上記の例でわかるように、写真家といってもいろいろな分野がある。大きく分ければ、スチールか動画か。目的で言えば商業写真と報道写真に分かれる。報道写真であっても報道機関所属の人もいれば、フリーランスの人もいる。商業写真では、広告(映像)制作会社の社員であったり、フリーランスであったり、という具合だ。いずれにしても共通するのはあくまでも実力の世界ということ。美大を出た人も、専門学校を出た人も、また、出身学部が畑違いであったとしても実力次第で仕事を任される。
ここでいう実力というのは、写真家としての才能のみならず、クライアントに対応できる判断力、応用力、社交性も含む。
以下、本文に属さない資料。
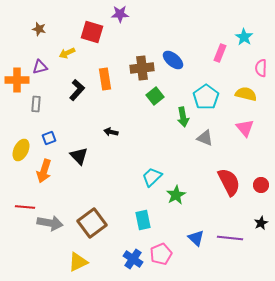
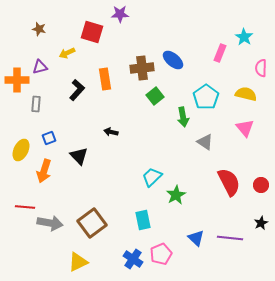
gray triangle: moved 4 px down; rotated 12 degrees clockwise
どんな仕事もそうだが、商業写真では人間関係は特に大事になる。
通常カメラマンは得意分野を持っている。風景撮影、商品撮影、バラエティ、ドキュメンタリーなど、自分の得意分野で勝負している人がほとんどの世界だ。自分の得意分野を売り込めるか、認めてもらえるかどうかは才能以上に努力と情熱にかかっている。
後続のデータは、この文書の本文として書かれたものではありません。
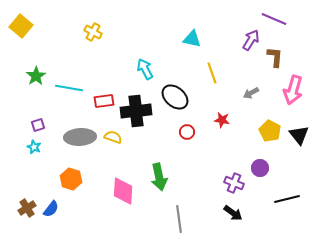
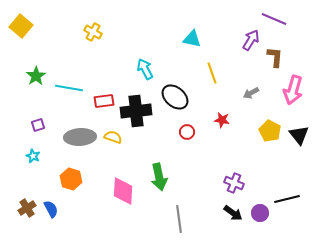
cyan star: moved 1 px left, 9 px down
purple circle: moved 45 px down
blue semicircle: rotated 66 degrees counterclockwise
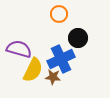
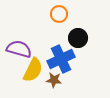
brown star: moved 1 px right, 3 px down
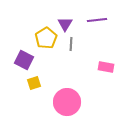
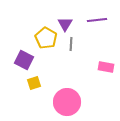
yellow pentagon: rotated 10 degrees counterclockwise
ただし、初期投資にそれなりの費用が必要になるため、20代のうちは準備期間と割り切る人も多い。また仕事を得るための人脈作りも欠かせない。海外で撮影をしたいなら語学力もあったほうがいい。
■ どう選ぶ?
あくまでも実力の世界なので、写真とまったく関係のない学部を卒業して活躍している人もいることは確か。ただし、現役カメラマンの助手として働きながら経験を積むのが、カメラマンへの王道であることから、カメラの専門知識を学べる美術大学や芸術学部、専門学校卒が有利なのは間違いない。求人も当然専門の学部学科に集まりやすい。
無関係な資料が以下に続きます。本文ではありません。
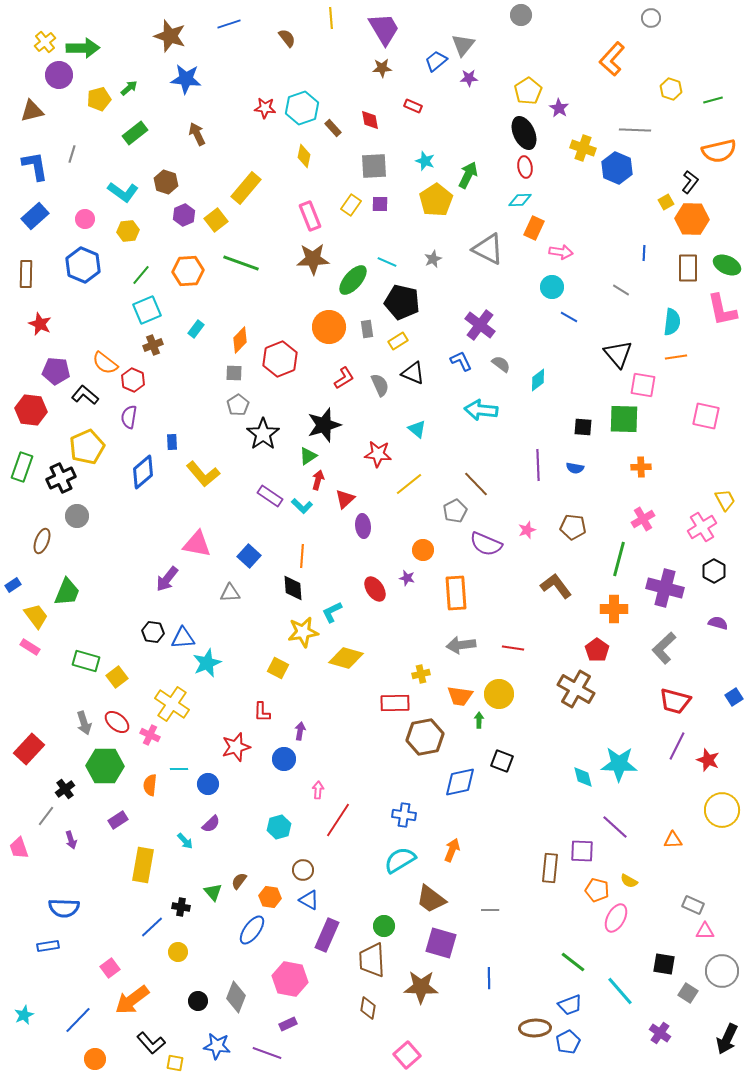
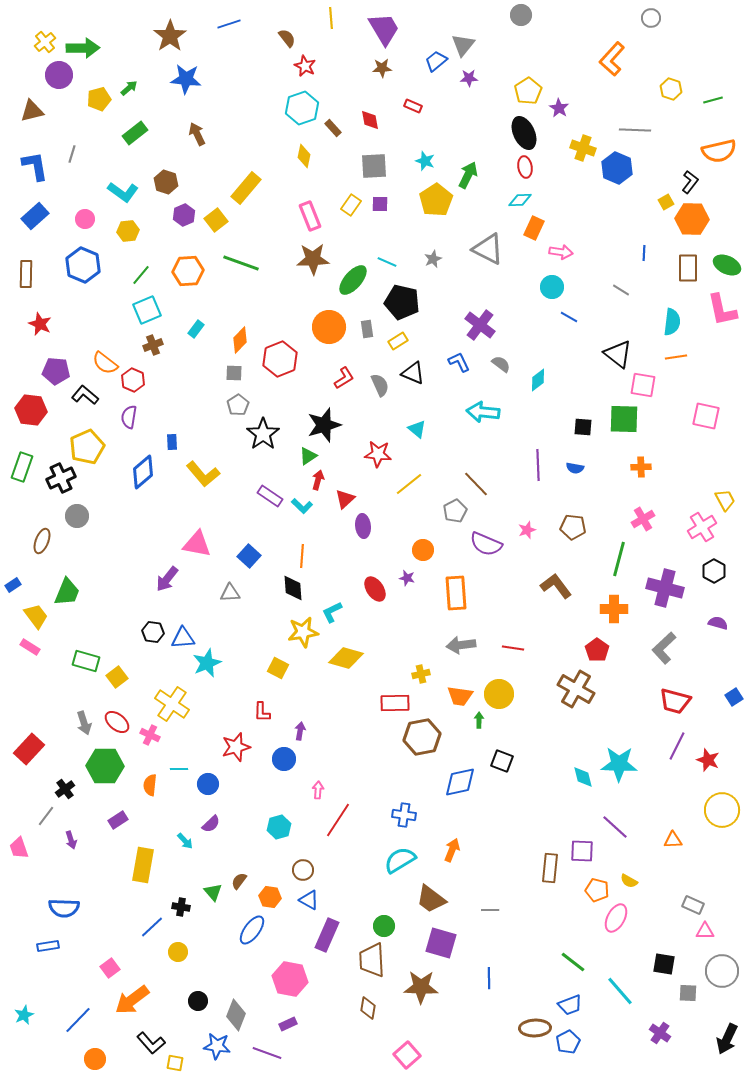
brown star at (170, 36): rotated 20 degrees clockwise
red star at (265, 108): moved 40 px right, 42 px up; rotated 20 degrees clockwise
black triangle at (618, 354): rotated 12 degrees counterclockwise
blue L-shape at (461, 361): moved 2 px left, 1 px down
cyan arrow at (481, 410): moved 2 px right, 2 px down
brown hexagon at (425, 737): moved 3 px left
gray square at (688, 993): rotated 30 degrees counterclockwise
gray diamond at (236, 997): moved 18 px down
なお、専門学校と大学の違いとしては前者が写真の知識や撮影技術を重点的に教え、即戦力を鍛える場であるのに対し、後者はメディアに発表される際の知識や見る側の受ける印象まで考察し、さらには最先端機器のメカニズムまで学べる場合があること。
さらに大学で学ぶメリットとして、理論をしっかり学ぶことで、変貌し続けるメディアや社会のニーズに対応できる柔軟性が養われる点と言えるだろう。
カメラ・レンズなどのメーカーや、コンピュータを利用した専門技術者として、カラー現像所、印刷関連分野などへ進む道もある。最近ではネット上の媒体向けの需要も高い。